TIF Menace Growing in Missouri
Like monsters in a horror film, Tax Increment Financing (TIF) districts keep coming back larger and more rapacious. Officials in Columbia and Joplin are now both considering huge TIF districts that will encompass major parts of their cities. (I wrote about Joplin’s TIF here, and we can all admit this is a different circumstance than most TIF plans in Missouri.)
The Columbia plan is thrilling to me in that its supporters do not even bother trying to couch their intentions. TIF was passed originally as a way to revive blighted communities. But, from the beginning, it was used to subsidize retail establishments. Now, in Columbia, they are basically admitting it is a tool of progressive urban planning; using other people’s (and other government’s) money to get what they want. Doubt me? Take this letter in support of a new TIF district (scroll to end) in Columbia from Rosalie Gerding with the Downtown Leadership Council:
Developers who come forward with plans that will accomplish the designs proposed in the report could be encouraged to apply for TIF funds.
Here, TIF is blatantly proposed as a carrot for urban planning, not a way to revitalize a depressed area. Of course, because downtown Columbia is not the least bit depressed, that makes sense in a weird way. Like being wrong by 359 degrees almost makes you right.
There are more unsettling aspects to this plan. Eminent domain abuse goes hand-in-hand with TIF, so it should be frightening for Columbia residents to read this line from the letter (emphasis added):
Without incentives in place, we continue to run the risk that projects we don’t necessarily want will go up in the very spots that we have targeted for higher-use development.
My translation, “We need to use other people’s money to subsidize our friends’ developments because we can’t allow the free market to determine what happens in downtown Columbia.”
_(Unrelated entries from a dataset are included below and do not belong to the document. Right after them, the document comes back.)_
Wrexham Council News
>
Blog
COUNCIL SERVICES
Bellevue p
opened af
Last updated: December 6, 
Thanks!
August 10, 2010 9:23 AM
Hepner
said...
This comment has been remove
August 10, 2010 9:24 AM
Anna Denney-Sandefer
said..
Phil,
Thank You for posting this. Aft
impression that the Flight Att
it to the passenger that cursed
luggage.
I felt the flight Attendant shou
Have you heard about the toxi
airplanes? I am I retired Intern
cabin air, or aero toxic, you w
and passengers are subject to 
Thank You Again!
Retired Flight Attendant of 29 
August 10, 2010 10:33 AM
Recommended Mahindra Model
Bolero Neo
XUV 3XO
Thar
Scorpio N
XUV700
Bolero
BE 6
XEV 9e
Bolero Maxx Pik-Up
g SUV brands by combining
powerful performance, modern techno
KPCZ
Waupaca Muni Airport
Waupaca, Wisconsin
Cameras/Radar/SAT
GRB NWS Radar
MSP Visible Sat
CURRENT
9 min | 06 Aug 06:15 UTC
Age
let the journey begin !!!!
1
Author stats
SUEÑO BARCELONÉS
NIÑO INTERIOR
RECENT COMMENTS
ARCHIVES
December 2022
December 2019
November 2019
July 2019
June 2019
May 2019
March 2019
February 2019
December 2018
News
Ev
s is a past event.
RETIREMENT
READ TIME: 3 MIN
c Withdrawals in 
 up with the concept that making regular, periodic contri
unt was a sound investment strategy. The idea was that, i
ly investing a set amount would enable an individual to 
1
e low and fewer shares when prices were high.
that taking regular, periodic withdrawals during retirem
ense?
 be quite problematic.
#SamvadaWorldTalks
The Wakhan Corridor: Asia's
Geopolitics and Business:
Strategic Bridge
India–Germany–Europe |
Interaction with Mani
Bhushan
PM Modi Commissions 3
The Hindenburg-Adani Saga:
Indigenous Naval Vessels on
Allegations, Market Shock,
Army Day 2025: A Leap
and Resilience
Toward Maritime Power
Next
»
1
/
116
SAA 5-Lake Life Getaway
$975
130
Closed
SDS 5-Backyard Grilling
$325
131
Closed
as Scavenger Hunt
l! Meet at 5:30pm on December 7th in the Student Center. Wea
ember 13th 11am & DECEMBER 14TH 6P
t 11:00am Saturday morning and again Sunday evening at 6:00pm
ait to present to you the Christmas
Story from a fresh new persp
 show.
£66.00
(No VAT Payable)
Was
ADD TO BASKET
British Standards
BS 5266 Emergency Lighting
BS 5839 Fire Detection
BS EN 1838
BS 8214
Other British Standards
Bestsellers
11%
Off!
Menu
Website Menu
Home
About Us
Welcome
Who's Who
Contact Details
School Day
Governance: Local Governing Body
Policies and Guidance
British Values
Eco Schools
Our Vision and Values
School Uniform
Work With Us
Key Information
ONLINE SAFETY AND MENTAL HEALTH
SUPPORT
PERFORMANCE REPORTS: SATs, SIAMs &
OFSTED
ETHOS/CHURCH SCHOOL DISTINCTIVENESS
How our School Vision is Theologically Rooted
The plan that the Columbia City Council accepted last week (see p. 35) clearly states they want to turn all of downtown into a huge TIF district. (To be fair, they just accepted the plan, they did not pass the TIF.) I continue to find it amazing that a great city like Columbia wants to imitate the failed examples of Kansas City and Saint Louis by passing more and more TIFs and other subsidies (EEZs) to encourage things that have been happening without subsidies. Then again, maybe the market forces were making plans that the “urban planners” did not like, and Lord knows you cannot allow that to happen.
I cannot commend Boone County Assessor Tom Schauwecker enough for his continued fight on this issue.